THE RECORDS:
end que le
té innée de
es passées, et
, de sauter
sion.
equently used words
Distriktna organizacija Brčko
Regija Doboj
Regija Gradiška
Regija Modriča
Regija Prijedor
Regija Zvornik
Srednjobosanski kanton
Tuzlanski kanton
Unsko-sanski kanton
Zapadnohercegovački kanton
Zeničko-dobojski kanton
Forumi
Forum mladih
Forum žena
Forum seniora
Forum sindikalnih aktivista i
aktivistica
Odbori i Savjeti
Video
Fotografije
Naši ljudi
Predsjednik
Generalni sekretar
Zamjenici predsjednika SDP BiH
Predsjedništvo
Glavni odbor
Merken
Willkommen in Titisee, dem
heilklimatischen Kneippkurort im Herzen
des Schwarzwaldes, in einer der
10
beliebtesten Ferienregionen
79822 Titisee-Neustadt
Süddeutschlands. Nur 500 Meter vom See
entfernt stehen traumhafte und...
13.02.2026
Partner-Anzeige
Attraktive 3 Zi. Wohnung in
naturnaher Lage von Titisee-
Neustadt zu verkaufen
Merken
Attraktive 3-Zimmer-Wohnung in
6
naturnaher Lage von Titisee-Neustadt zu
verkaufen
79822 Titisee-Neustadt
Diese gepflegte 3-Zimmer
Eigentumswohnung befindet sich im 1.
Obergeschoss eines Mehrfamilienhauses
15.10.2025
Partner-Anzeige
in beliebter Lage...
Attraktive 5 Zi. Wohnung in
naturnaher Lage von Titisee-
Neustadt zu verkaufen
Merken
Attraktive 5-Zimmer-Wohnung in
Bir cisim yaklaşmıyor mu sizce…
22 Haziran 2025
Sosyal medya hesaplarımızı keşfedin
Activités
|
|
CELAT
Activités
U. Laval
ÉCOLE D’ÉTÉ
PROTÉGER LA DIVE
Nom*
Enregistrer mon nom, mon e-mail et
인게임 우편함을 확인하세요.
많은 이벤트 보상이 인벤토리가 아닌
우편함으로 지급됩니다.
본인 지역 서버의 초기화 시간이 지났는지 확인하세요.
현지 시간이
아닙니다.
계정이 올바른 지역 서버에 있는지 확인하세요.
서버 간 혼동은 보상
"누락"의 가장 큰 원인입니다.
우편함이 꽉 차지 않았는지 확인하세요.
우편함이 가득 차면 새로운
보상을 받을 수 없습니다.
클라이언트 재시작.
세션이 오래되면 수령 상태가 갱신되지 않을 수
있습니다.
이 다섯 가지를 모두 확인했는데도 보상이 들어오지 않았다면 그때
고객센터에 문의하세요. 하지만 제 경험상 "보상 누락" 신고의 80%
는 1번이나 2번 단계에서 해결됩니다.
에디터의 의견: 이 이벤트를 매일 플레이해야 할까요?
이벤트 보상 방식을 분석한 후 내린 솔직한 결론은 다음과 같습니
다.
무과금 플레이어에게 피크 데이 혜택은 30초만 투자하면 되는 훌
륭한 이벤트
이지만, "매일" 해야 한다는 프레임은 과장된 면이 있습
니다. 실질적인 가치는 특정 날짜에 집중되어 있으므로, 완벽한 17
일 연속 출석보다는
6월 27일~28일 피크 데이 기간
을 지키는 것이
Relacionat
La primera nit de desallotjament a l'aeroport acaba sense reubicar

TRY IT:
The lines above from the one with "Tuzlanski kanton" through the one with "Generalni sekretar" are to be duplicated exactly, ends included, with nothing added.

RESPONSE:
Tuzlanski kanton
Unsko-sanski kanton
Zapadnohercegovački kanton
Zeničko-dobojski kanton
Forumi
Forum mladih
Forum žena
Forum seniora
Forum sindikalnih aktivista i
aktivistica
Odbori i Savjeti
Video
Fotografije
Naši ljudi
Predsjednik
Generalni sekretar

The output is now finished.